Exercise requirements: Go through the entries below and pick out every line with "label".

Task input:
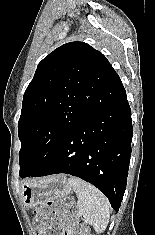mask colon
I'll use <instances>...</instances> for the list:
<instances>
[{
    "label": "colon",
    "instance_id": "5ec220e1",
    "mask_svg": "<svg viewBox=\"0 0 155 235\" xmlns=\"http://www.w3.org/2000/svg\"><path fill=\"white\" fill-rule=\"evenodd\" d=\"M60 224L64 225L62 232ZM34 226L36 235H91L86 224L74 217V205L70 199L40 206L34 218Z\"/></svg>",
    "mask_w": 155,
    "mask_h": 235
}]
</instances>
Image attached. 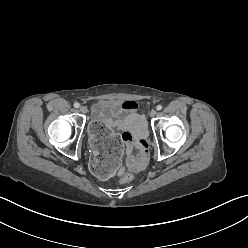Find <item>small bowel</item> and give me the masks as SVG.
Listing matches in <instances>:
<instances>
[{"instance_id": "1", "label": "small bowel", "mask_w": 248, "mask_h": 248, "mask_svg": "<svg viewBox=\"0 0 248 248\" xmlns=\"http://www.w3.org/2000/svg\"><path fill=\"white\" fill-rule=\"evenodd\" d=\"M109 109L113 112L124 110L128 113L120 121L108 120L104 123L109 128H119L123 131L121 139L125 145V164L131 172L141 171L147 163L149 146L146 140V122L142 115L137 113V103L131 100L118 104L107 101ZM134 149L137 155L133 154Z\"/></svg>"}]
</instances>
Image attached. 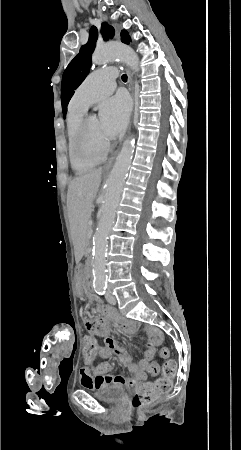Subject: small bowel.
<instances>
[{
    "mask_svg": "<svg viewBox=\"0 0 241 450\" xmlns=\"http://www.w3.org/2000/svg\"><path fill=\"white\" fill-rule=\"evenodd\" d=\"M87 306L92 304L90 299L85 301ZM83 318H90L92 312L90 309H83L81 312ZM86 328L89 331H96L95 334H99L104 338V346L99 347V356L107 358L111 353L118 356L119 362L128 368L131 376L126 377L119 374H110L111 366L107 362H103L99 365L95 364L94 361H85V367L81 369V384L87 389H108L112 386L121 387H136L143 381H145L148 376V368L155 355L156 347L159 346L164 339L163 332L150 325L143 324L139 321L128 319L124 320L116 326L126 335H134L138 331H143L147 336V345L143 351L142 358L136 364L133 362L132 357L129 355L128 351L119 346L118 343L113 339L109 333L110 326L105 320H90L85 323ZM93 338V337H92ZM94 339V338H93ZM94 342L95 339H94Z\"/></svg>",
    "mask_w": 241,
    "mask_h": 450,
    "instance_id": "1",
    "label": "small bowel"
}]
</instances>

Response below:
    "label": "colon",
[{"instance_id": "1", "label": "small bowel", "mask_w": 248, "mask_h": 248, "mask_svg": "<svg viewBox=\"0 0 248 248\" xmlns=\"http://www.w3.org/2000/svg\"><path fill=\"white\" fill-rule=\"evenodd\" d=\"M109 109L113 112L124 110L128 113L120 121L108 120L104 123L109 128H119L123 131L121 139L125 145V164L131 172L141 171L147 163L149 146L146 140V122L142 115L137 113V103L131 100L118 104L107 101ZM134 149L137 155L133 154Z\"/></svg>"}]
    "label": "small bowel"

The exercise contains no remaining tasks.